# Sprachpackete



## Highchiller (1. Apr 2014)

Hey Leute,

ich wollt euch mal was theoretisch fragen, weil sich danach so schlecht googlen lässt und ich mir dachte das weiß sicherlich einer von euch.

Wenn ich ein großes Programm realisiere und verkaufe, möchte ich eventuell mehrere Sprachen integrieren. Sagen wir einfach Deutsch und English. Wie genau wird sowas realisiert? Wird dabei mit Datenbanken gearbeitet? Schreibt man im Beispiel von Java einfach entsprechende Schnittstellen die die nötige Datei halt in English oder Deutsch laden je nachdem welcher Modi genutzt wird?
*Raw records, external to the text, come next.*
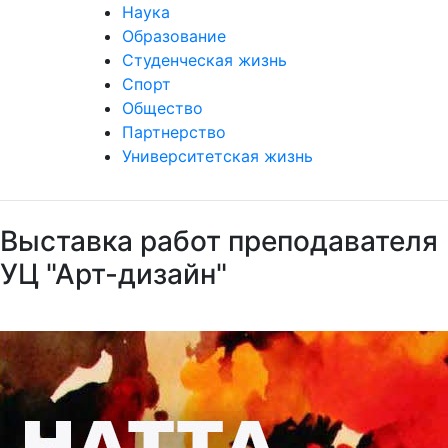
Наука
Образование
Студенческая жизнь
Спорт
Общество
Партнерство
Университетская жизнь
Выставка работ преподавателя
УЦ "Арт-дизайн"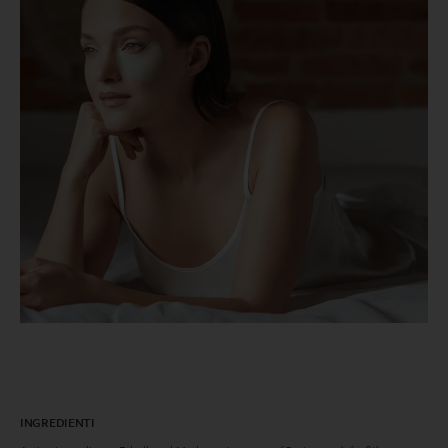
INGREDIENTI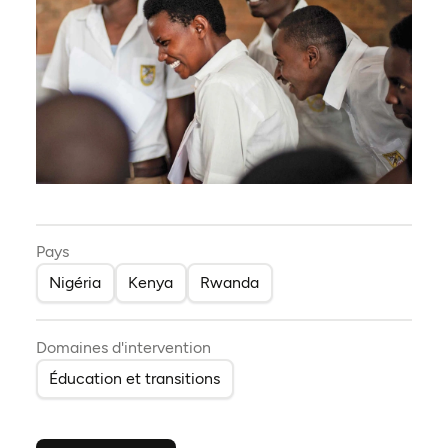
Pays
Nigéria
Kenya
Rwanda
Domaines d'intervention
Éducation et transitions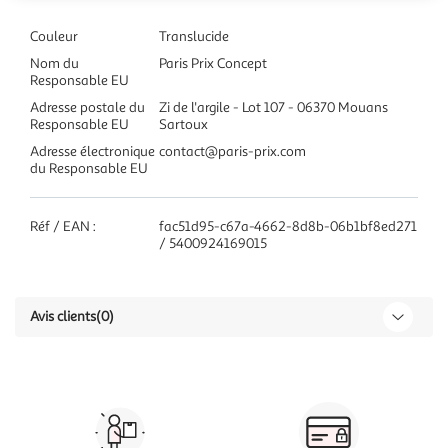
Couleur
Translucide
Nom du
Paris Prix Concept
Responsable EU
Adresse postale du
Zi de l'argile - Lot 107 - 06370 Mouans
Responsable EU
Sartoux
Adresse électronique
contact@paris-prix.com
du Responsable EU
Réf / EAN :
fac51d95-c67a-4662-8d8b-06b1bf8ed271
/ 5400924169015
Avis clients
(0)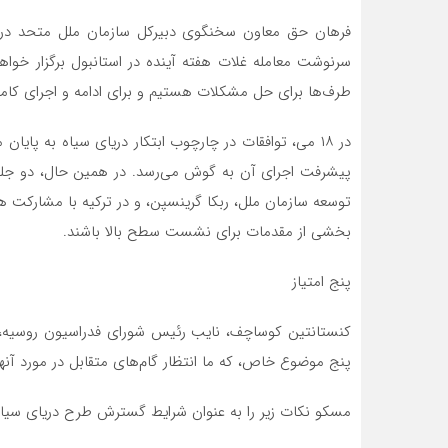
سرنوشت معامله غلات هفته آینده در استانبول برگزار خوا
طرف‌ها برای حل مشکلات هستیم و برای ادامه و اجرای کام
در ۱۸ می، توافقات در چارچوب ابتکار دریای سیاه به پایا
توسعه سازمان ملل، ربکا گرینسپن، و در ترکیه با مشارکت ه
بخشی از مقدمات برای نشست سطح بالا باشند.
پنج امتیاز
کنستانتین کوساچف، نایب رئیس شورای فدراسیون روسیه، ب
پنج موضوع خاص، که ما انتظار گام‌های متقابل در مورد آنها 
مسکو نکات زیر را به عنوان شرایط گسترش طرح دریای سیاه 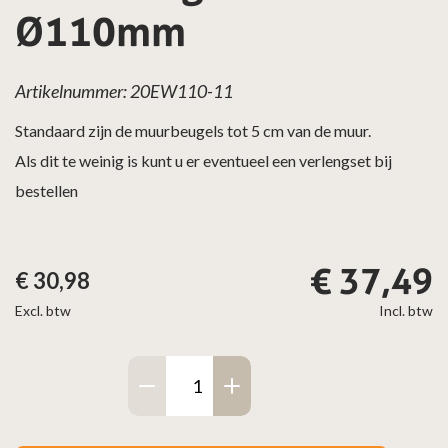
Ø110mm
Artikelnummer: 20EW110-11
Standaard zijn de muurbeugels tot 5 cm van de muur.
Als dit te weinig is kunt u er eventueel een verlengset bij
bestellen
€
37,49
€
30,98
Excl. btw
Incl. btw
Enkelwandig
muurbeugel
–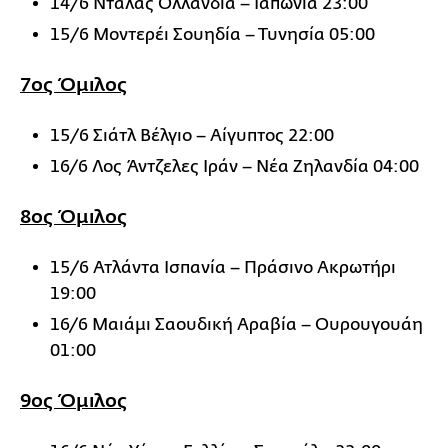
14/6 Ντάλας Ολλανδία – Ιαπωνία 23:00
15/6 Μοντερέι Σουηδία – Τυνησία 05:00
7ος Όμιλος
15/6 Σιάτλ Βέλγιο – Αίγυπτος 22:00
16/6 Λος Άντζελες Ιράν – Νέα Ζηλανδία 04:00
8ος Όμιλος
15/6 Ατλάντα Ισπανία – Πράσινο Ακρωτήρι
19:00
16/6 Μαιάμι Σαουδική Αραβία – Ουρουγουάη
01:00
9ος Όμιλος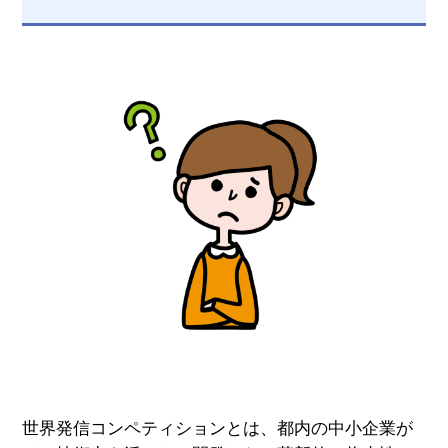
世界発信コンペティションとは、都内の中小企業が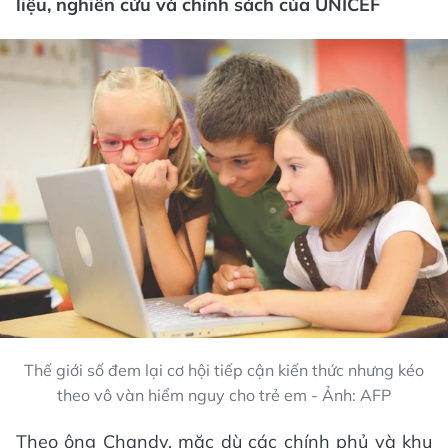
liệu, nghiên cứu và chính sách của UNICEF
Thế giới số đem lại cơ hội tiếp cận kiến thức nhưng kéo
theo vô vàn hiểm nguy cho trẻ em - Ảnh: AFP
Theo ông Chandy, mặc dù các chính phủ và khu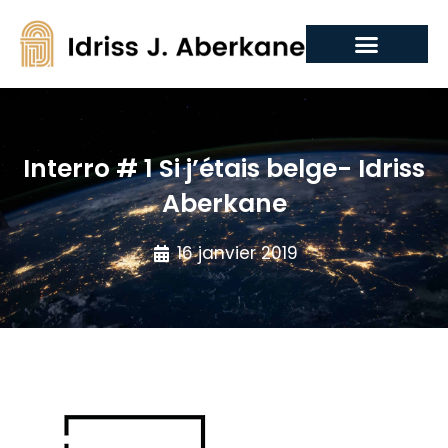
Interro # 1 Si j’étais belge- Idriss
Aberkane
16 janvier 2019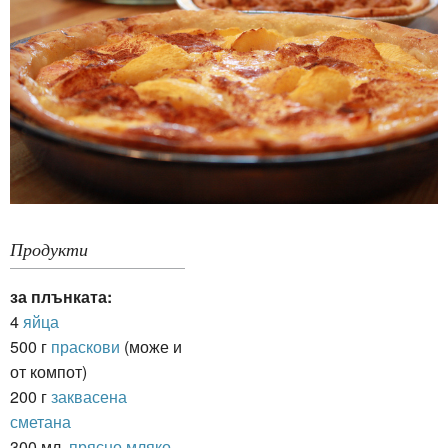
Продукти
за плънката:
4
яйца
500 г
праскови
(може и
от компот)
200 г
заквасена
сметана
300 мл.
прясно мляко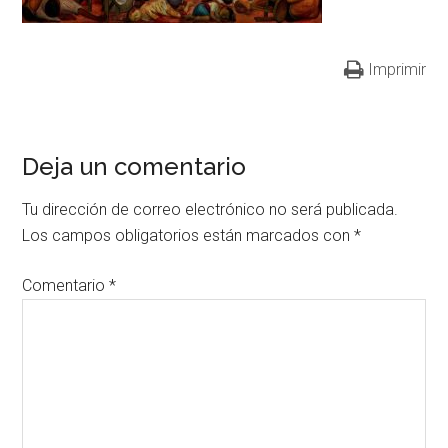
Imprimir
Deja un comentario
Tu dirección de correo electrónico no será publicada.
Los campos obligatorios están marcados con
*
Comentario
*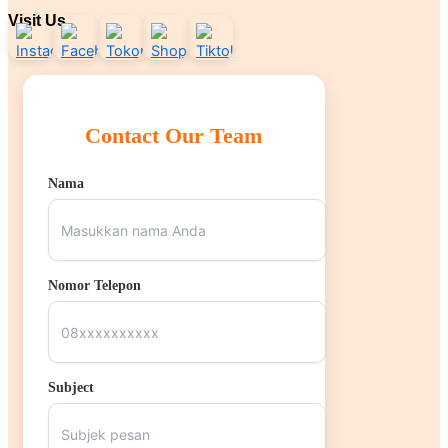
Visit Us
Contact Our Team
Nama
Nomor Telepon
Subject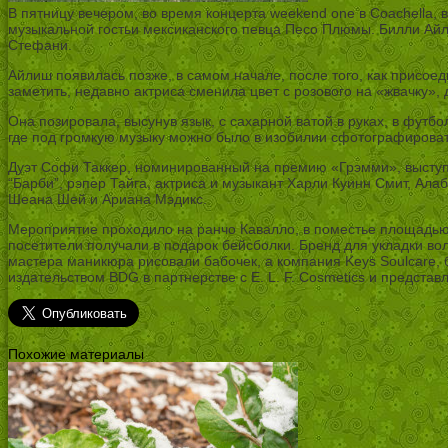
В пятницу вечером, во время концерта weekend one в Coachella, 
музыкальной гостьи мексиканского певца Песо Плюмы. Билли Айл
Стефани.
Айлиш появилась позже, в самом начале, после того, как присое
заметить, недавно актриса сменила цвет с розового на «жвачку»
Она позировала, высунув язык, с сахарной ватой в руках, в футбо
где под громкую музыку можно было в изобилии сфотографироват
Дуэт Софи Таккер, номинированный на премию «Грэмми», выступил
“Барби”, рэпер Тайга, актриса и музыкант Харли Куинн Смит, Ала
Шеана Шей и Ариана Мэдикс.
Мероприятие проходило на ранчо Кавалло, в поместье площадью 2
посетители получали в подарок бейсболки. Бренд для укладки во
мастера маникюра рисовали бабочек, а компания Keys Soulcare, б
издательством BDG в партнерстве с E. L. F. Cosmetics и представл
Похожие материалы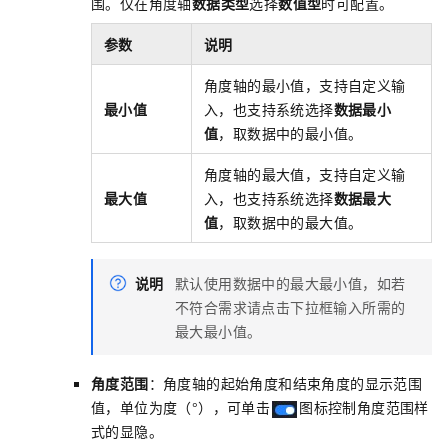
围。仅在角度轴
数据类型
选择
数值型
时可配置。
参数
说明
角度轴的最小值，支持自定义输
最小值
入，也支持系统选择
数据最小
值
，取数据中的最小值。
角度轴的最大值，支持自定义输
最大值
入，也支持系统选择
数据最大
值
，取数据中的最大值。
说明
默认使用数据中的最大最小值，如若
不符合需求请点击下拉框输入所需的
最大最小值。
角度范围
：角度轴的起始角度和结束角度的显示范围
值，单位为度（°），可单击
图标控制角度范围样
式的显隐。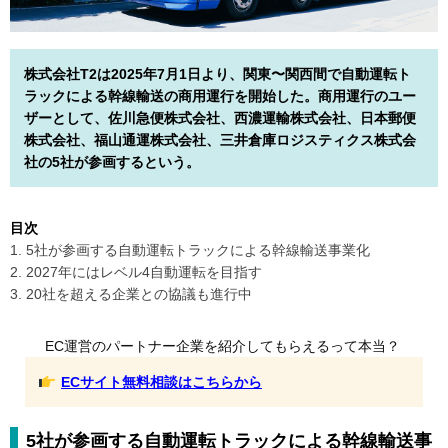
株式会社T2は2025年7月1日より、関東〜関西間で自動運転ト
ラックによる幹線輸送の商用運行を開始した。商用運行のユー
ザーとして、佐川急便株式会社、西濃運輸株式会社、日本郵便
株式会社、福山通運株式会社、三井倉庫ロジスティクス株式会
社の5社が参画するという。
目次
1. 5社が参画する自動運転トラックによる幹線輸送事業化
2. 2027年にはレベル4自動運転を目指す
3. 20社を超える企業との協議も進行中
EC運営のパートナー企業を紹介してもらえるって本当？
ECサイト無料相談はこちらから
5社が参画する自動運転トラックによる幹線輸送事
Dann wär man ja bei Tausenden von Dateien nur für die Texte...
Verwendet man dafür xml dateien?

Wie sieht da die Theorie aus?

Mir würde auch ein Link reichen und ich beles mich selbst. Nur wie gesagt, da ich die Idee dahinter nicht kenne, wie mans normalerweise macht, weiß ich auch nicht genau wonach ich googlen soll 

Danke schon mal,
Highchiller


----------



## JavaMeister (1. Apr 2014)

Internationalisierung. Lässt sich super googlen.


----------



## Highchiller (1. Apr 2014)

Perfekt  Danke!


----------